Directions. The answer is the full set of records below, transcribed exactly.

Supplied entries.
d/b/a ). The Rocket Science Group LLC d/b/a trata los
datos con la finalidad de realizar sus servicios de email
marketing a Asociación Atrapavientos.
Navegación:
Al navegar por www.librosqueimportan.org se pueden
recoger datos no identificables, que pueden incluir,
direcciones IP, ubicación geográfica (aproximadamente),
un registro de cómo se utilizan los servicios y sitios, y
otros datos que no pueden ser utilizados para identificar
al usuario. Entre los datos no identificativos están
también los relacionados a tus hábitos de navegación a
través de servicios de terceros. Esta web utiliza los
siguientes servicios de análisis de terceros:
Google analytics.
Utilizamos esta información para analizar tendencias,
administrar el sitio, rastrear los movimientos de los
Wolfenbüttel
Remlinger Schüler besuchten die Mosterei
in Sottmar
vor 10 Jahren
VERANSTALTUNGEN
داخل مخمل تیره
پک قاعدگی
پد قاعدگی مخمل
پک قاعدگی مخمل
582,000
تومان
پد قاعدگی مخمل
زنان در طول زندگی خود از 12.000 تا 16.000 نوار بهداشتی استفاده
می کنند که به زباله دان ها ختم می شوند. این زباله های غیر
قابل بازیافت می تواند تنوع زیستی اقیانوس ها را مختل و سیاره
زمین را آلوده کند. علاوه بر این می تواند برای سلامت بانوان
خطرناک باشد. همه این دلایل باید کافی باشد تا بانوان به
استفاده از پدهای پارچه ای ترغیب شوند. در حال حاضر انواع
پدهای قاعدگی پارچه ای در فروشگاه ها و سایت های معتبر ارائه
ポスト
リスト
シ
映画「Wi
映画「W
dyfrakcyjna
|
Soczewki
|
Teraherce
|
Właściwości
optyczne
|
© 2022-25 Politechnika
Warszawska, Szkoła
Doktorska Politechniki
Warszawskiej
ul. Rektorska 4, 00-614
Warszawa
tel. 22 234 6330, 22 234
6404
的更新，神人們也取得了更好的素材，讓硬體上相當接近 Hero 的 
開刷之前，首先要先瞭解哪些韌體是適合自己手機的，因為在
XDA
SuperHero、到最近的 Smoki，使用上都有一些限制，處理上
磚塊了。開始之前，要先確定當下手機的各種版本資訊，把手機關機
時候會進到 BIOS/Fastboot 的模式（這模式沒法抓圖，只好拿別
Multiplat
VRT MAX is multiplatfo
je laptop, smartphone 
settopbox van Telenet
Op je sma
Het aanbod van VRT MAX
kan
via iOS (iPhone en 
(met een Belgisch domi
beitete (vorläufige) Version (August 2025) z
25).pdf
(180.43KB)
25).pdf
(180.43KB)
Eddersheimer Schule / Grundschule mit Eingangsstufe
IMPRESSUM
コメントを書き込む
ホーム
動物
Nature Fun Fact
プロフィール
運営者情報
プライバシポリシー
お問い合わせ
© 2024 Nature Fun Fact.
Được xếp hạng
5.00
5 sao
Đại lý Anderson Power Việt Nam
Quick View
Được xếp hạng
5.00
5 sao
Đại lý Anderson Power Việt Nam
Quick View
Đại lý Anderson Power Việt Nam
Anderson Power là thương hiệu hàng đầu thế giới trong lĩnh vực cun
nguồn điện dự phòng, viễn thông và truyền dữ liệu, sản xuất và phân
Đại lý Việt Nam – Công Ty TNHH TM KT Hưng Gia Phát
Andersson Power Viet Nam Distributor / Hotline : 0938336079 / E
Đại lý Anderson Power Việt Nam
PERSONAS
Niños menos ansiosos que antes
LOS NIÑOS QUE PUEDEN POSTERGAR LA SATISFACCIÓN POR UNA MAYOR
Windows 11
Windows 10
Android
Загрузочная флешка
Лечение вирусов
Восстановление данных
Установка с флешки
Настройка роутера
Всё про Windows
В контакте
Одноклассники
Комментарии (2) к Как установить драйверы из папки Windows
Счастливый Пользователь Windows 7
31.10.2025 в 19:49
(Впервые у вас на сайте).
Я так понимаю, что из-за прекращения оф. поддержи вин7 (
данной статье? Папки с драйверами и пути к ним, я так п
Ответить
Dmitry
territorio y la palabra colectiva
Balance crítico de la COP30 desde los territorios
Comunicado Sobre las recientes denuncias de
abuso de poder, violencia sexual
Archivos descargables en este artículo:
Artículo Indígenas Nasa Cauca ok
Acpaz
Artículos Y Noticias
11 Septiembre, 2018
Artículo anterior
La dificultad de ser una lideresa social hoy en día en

Result of this task.
d/b/a ). The Rocket Science Group LLC d/b/a trata los
datos con la finalidad de realizar sus servicios de email
marketing a Asociación Atrapavientos.
Navegación:
Al navegar por www.librosqueimportan.org se pueden
recoger datos no identificables, que pueden incluir,
direcciones IP, ubicación geográfica (aproximadamente),
un registro de cómo se utilizan los servicios y sitios, y
otros datos que no pueden ser utilizados para identificar
al usuario. Entre los datos no identificativos están
también los relacionados a tus hábitos de navegación a
través de servicios de terceros. Esta web utiliza los
siguientes servicios de análisis de terceros:
Google analytics.
Utilizamos esta información para analizar tendencias,
administrar el sitio, rastrear los movimientos de los
Wolfenbüttel
Remlinger Schüler besuchten die Mosterei
in Sottmar
vor 10 Jahren
VERANSTALTUNGEN
داخل مخمل تیره
پک قاعدگی
پد قاعدگی مخمل
پک قاعدگی مخمل
582,000
تومان
پد قاعدگی مخمل
زنان در طول زندگی خود از 12.000 تا 16.000 نوار بهداشتی استفاده
می کنند که به زباله دان ها ختم می شوند. این زباله های غیر
قابل بازیافت می تواند تنوع زیستی اقیانوس ها را مختل و سیاره
زمین را آلوده کند. علاوه بر این می تواند برای سلامت بانوان
خطرناک باشد. همه این دلایل باید کافی باشد تا بانوان به
استفاده از پدهای پارچه ای ترغیب شوند. در حال حاضر انواع
پدهای قاعدگی پارچه ای در فروشگاه ها و سایت های معتبر ارائه
ポスト
リスト
シ
映画「Wi
映画「W
dyfrakcyjna
|
Soczewki
|
Teraherce
|
Właściwości
optyczne
|
© 2022-25 Politechnika
Warszawska, Szkoła
Doktorska Politechniki
Warszawskiej
ul. Rektorska 4, 00-614
Warszawa
tel. 22 234 6330, 22 234
6404
的更新，神人們也取得了更好的素材，讓硬體上相當接近 Hero 的 
開刷之前，首先要先瞭解哪些韌體是適合自己手機的，因為在
XDA
SuperHero、到最近的 Smoki，使用上都有一些限制，處理上
磚塊了。開始之前，要先確定當下手機的各種版本資訊，把手機關機
時候會進到 BIOS/Fastboot 的模式（這模式沒法抓圖，只好拿別
Multiplat
VRT MAX is multiplatfo
je laptop, smartphone 
settopbox van Telenet
Op je sma
Het aanbod van VRT MAX
kan
via iOS (iPhone en 
(met een Belgisch domi
beitete (vorläufige) Version (August 2025) z
25).pdf
(180.43KB)
25).pdf
(180.43KB)
Eddersheimer Schule / Grundschule mit Eingangsstufe
IMPRESSUM
コメントを書き込む
ホーム
動物
Nature Fun Fact
プロフィール
運営者情報
プライバシポリシー
お問い合わせ
© 2024 Nature Fun Fact.
Được xếp hạng
5.00
5 sao
Đại lý Anderson Power Việt Nam
Quick View
Được xếp hạng
5.00
5 sao
Đại lý Anderson Power Việt Nam
Quick View
Đại lý Anderson Power Việt Nam
Anderson Power là thương hiệu hàng đầu thế giới trong lĩnh vực cun
nguồn điện dự phòng, viễn thông và truyền dữ liệu, sản xuất và phân
Đại lý Việt Nam – Công Ty TNHH TM KT Hưng Gia Phát
Andersson Power Viet Nam Distributor / Hotline : 0938336079 / E
Đại lý Anderson Power Việt Nam
PERSONAS
Niños menos ansiosos que antes
LOS NIÑOS QUE PUEDEN POSTERGAR LA SATISFACCIÓN POR UNA MAYOR
Windows 11
Windows 10
Android
Загрузочная флешка
Лечение вирусов
Восстановление данных
Установка с флешки
Настройка роутера
Всё про Windows
В контакте
Одноклассники
Комментарии (2) к Как установить драйверы из папки Windows
Счастливый Пользователь Windows 7
31.10.2025 в 19:49
(Впервые у вас на сайте).
Я так понимаю, что из-за прекращения оф. поддержи вин7 (
данной статье? Папки с драйверами и пути к ним, я так п
Ответить
Dmitry
territorio y la palabra colectiva
Balance crítico de la COP30 desde los territorios
Comunicado Sobre las recientes denuncias de
abuso de poder, violencia sexual
Archivos descargables en este artículo:
Artículo Indígenas Nasa Cauca ok
Acpaz
Artículos Y Noticias
11 Septiembre, 2018
Artículo anterior
La dificultad de ser una lideresa social hoy en día en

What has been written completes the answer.